За дверью всё громче препирались о чём-то низкие голоса, потом створки с грохотом распахнулись и на площадку вывалились несколько мужиков, здоровых, мощных, чем-то похожих на викингов. Может мне так показалось из-за преобладавшего у них рыжего цвета волос самых разных оттенков — от ярко-огненных до светло-соломенных. Сразу видно, что это родственники Тараса. Плотно обступая полукругом, они прижали меня к перилам, грозно уставились в лицо и молчали. Я буквально почувствовал напряжение в воздухе, неприязнь, ненависть, распирающую этих серьёзных ребят. Нас разделяла только хрупкая Алёна, растопырившая руки в стороны и почти прижатая ко мне. Слово взял рыжий бородатый здоровяк, упиравший мускулистые руки в бока:

— Ну-ка, доченька, отойди от него, нам поговорить надобно. Алёна жалобно посмотрела на меня, сильно прикусив губу.

Потом смахнула слезинки рукавом, развернулась и скрылась за спинами.

— А теперь давай, рассказывай…

Я вдруг ясно осознал, что сейчас надо говорить правду, только правду и ничего, кроме правды. Как бы странно эта правда ни звучала. Если я буду мямлить и что-то пытаться объяснить этим людям, то скоро здесь будут ещё одни поминки.

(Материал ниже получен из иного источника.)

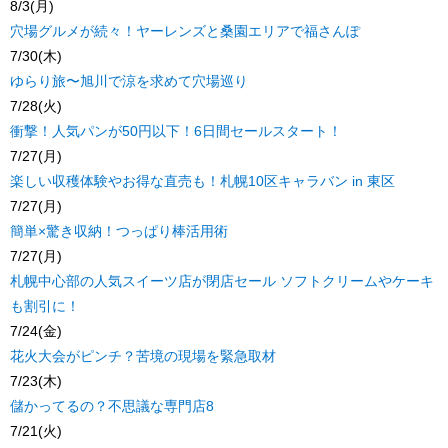
8/3(月)
穴場グルメが続々！ヤーレンズと桑園エリアで福さんぽ
7/30(木)
ゆらり旅〜旭川で涼を求めて穴場巡り
7/28(火)
衝撃！人気パンが50円以下！6日間セールスタート！
7/27(月)
楽しい収穫体験やお得な直売も！札幌10区キャラバン in 東区
7/27(月)
簡単×驚き収納！つっぱり棒活用術
7/27(月)
札幌中心部の人気スイーツ店が閉店セール ソフトクリームやケーキ
も割引に！
7/24(金)
花火大会がピンチ？苦境の現場を緊急取材
7/23(木)
儲かってるの？不思議な専門店8
7/21(火)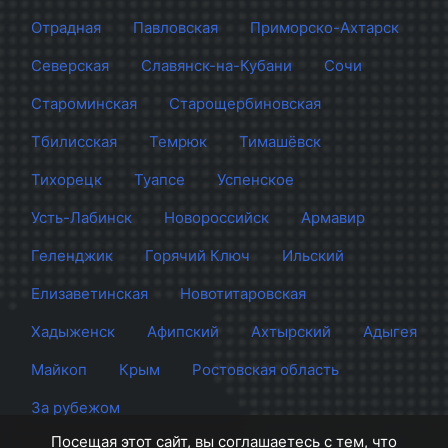
Отрадная
Павловская
Приморско-Ахтарск
Северская
Славянск-на-Кубани
Сочи
Староминская
Старощербиновская
Тбилисская
Темрюк
Тимашёвск
Тихорецк
Туапсе
Успенское
Усть-Лабинск
Новороссийск
Армавир
Геленджик
Горячий Ключ
Ильский
Елизаветинская
Новотитаровская
Хадыженск
Афипский
Ахтырский
Адыгея
Майкоп
Крым
Ростовская область
За рубежом
Посещая этот сайт, вы соглашаетесь с тем, что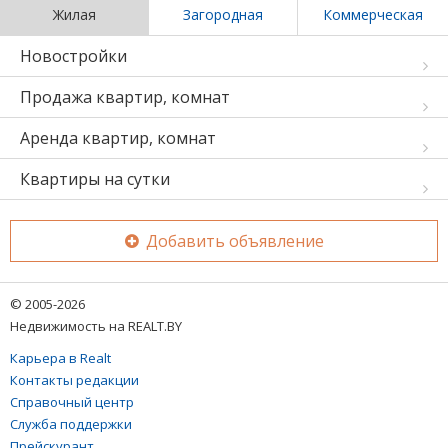
Жилая
Загородная
Коммерческая
Новостройки
Продажа квартир, комнат
Аренда квартир, комнат
Квартиры на сутки
Добавить объявление
© 2005-2026
Недвижимость на REALT.BY
Карьера в Realt
Контакты редакции
Справочный центр
Служба поддержки
Прейскурант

— Стойте, спокойно! Всё сейчас подробно расскажу! Я возвращался из ночного клуба. — Надо говорить четко, так чтобы голос не дрожал и не срывался. — Было примерно часов пять утра. Когда поднялся — услышал здесь разговор. Кто-то что-то требовал от Тараса. Я бросился на помощь. Здесь стояли двое уродов в черных плащах. Вот тут и тут. — Я ткнул пальцем, мужики слегка расступились, освобождая место. — Такие невысокие, но реально страшные. Один выстрелил в меня, но я упал на ступеньках и пуля ушла в окно, — я повернулся в сторону сих пор пустующей рамы, — вот туда. Я крепко ударился об пол головой. Крики и стрельба разбудили соседей. Снизу поднимался Василий Петрович и кричал, что вызовет полицию. Тогда эти двое прыгнули вниз через перила и пропали. Я подбежал к Тарасу, но он… — Я споткнулся на этих словах и понял, больше не могу сказать ни слова. Горло перехватило, а по щекам побежали слёзы. Постарался успокоиться. Несколько раз медленно глубоко вдохнул-выдохнул и продолжил: — Так и умер. Прямо у меня на руках. Тут же приехали полиция и «Скорая». Вот и всё. Если хотите, расспросите Василия Петровича, пусть расскажет — что он видел?

Тишина была мне ответом. Я огляделся — мужики хоть и продолжали стоять кругом меня, но угрозы я больше не чувствовал. Бородач опять взял на себя роль главного:

— Петрович примерно тоже самое говорит. Мы ему сначала не поверили. Люди, которые прыгнули вниз и растворились — это что-за хрень? Думали, ты врать начнёшь и себя выгораживать. А ты такую же чушь несёшь. Получается, что ты не врёшь. Не стал бы убийца себя подставлять, рассказывая такую ерундовину — никто же всё равно не поверит. — Сделал он поразительный вывод из моего рассказа и развернулся к раскрытой двери, за которой маячили другие родственники Тараса. — Я ему верю. Не виноват пацан!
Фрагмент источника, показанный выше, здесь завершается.